• EXERCISE DETAILS: Your task is to write out every line of the data exactly. Drop the pictures.

Transcribed page contents:
^^^^

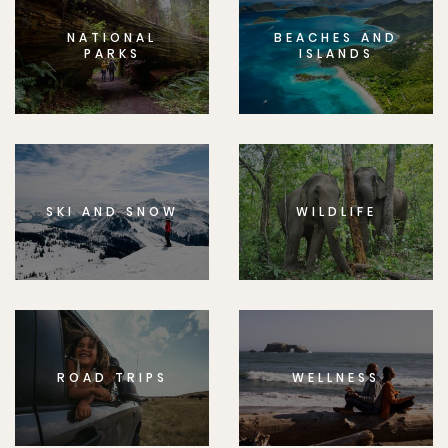
NATIONAL
BEACHES AND
PARKS
ISLANDS
SKI AND SNOW
WILDLIFE
ROAD TRIPS
WELLNESS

^^^^

• WRITTEN ANSWER:
NATIONAL
BEACHES AND
PARKS
ISLANDS
SKI AND SNOW
WILDLIFE
ROAD TRIPS
WELLNESS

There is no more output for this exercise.